Regulated information

INTERIM STATEMENT FROM THE BOARD OF DIRECTORS ON THE RESULTS CLOSED AT 31 MARCH 2013

  • - 8.7% increase of the fair value of the property portfolio1 , mainly connected to the acquisition of the buildings of the real estate certificate "Louvain-la-Neuve 1976"
  • - 94.14%2 occupancy rate
  • - Net current result per share excluding IAS 39 increases by 2%3 and represents €0.70
  • - Distributable result progresses by 18%3 4
  • - Debt ratio of 40.59%
  • - Signature of a sales agreement related to the acquisition of a real estate project including 14 apartments and 2 offices behind the Royal Palace at 1000 Brussels
  • - Home Invest Belgium "Preferred Bidder" for the acquisition of the building situated on Rue Montoyer 25 at 1000 Brussels
  • - New credit lines for a total amount of €35 million.

1 Compared to the situation on 31 March 2012, and excluding the buildings held for sale.

2 Average rate over the first quarter of 2013, expressing the percentage of rent generated by the occupied properties, including the rental guarantees on the unoccupied properties, compared with the total rents of the occupied properties and the estimated rental value (ERV) of the unoccupied properties.

3 Compared to the situation on 31 March 2012.

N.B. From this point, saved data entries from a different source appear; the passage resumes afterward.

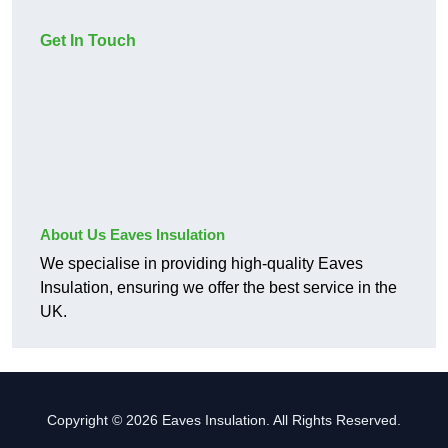
Get In Touch
About Us Eaves Insulation
We specialise in providing high-quality Eaves
Insulation, ensuring we offer the best service in the
UK.
Copyright © 2026 Eaves Insulation. All Rights Reserved.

4 The distributable result per share increases by 18% (€ 0.91 vs € 0.77 on 31 March 2012).

PROPERTY PORTFOLIO

The fair value of the property portfolio5 amounts to € 276.8 million on 31 March 2013 compared with € 254.7 million on 31 March 2012, or a growth of nearly 8.7%. This growth is mainly explained by the incorporation (for the first time) of the buildings of the certificate "Louvain-la-Neuve 1976".

Geographical breakdown

Breakdown according to property type

Calculated on the basis of the fair value of the investment properties, the portfolio is broken down

The investment properties6 located in the Brussels-Capital Region currently represent 63.3% of this portfolio, those in the Walloon Region 24.2% and those in the Flemish Region 12.5%.

as follows:

Since the legislation dated 27 December 2012, at least 80% of the total value of the assets of Home Invest Belgium must be invested directly in real estate located in a member state of the European Economic Area and allocated to or intended exclusively for accommodation. Residential Sicafis (fixed capital real estate investment trusts) (such as Home Invest Belgium) have a transition period of 2 years to comply, given that the threshold before the new legislation was only 60% of the total asset value. On 31 March 2013, 72.7% of Home Invest Belgium's property portfolio is property allocated to or intended exclusively for accommodation. Home Invest Belgium will therefore endeavour to reach this 80% threshold over the course of the transition period.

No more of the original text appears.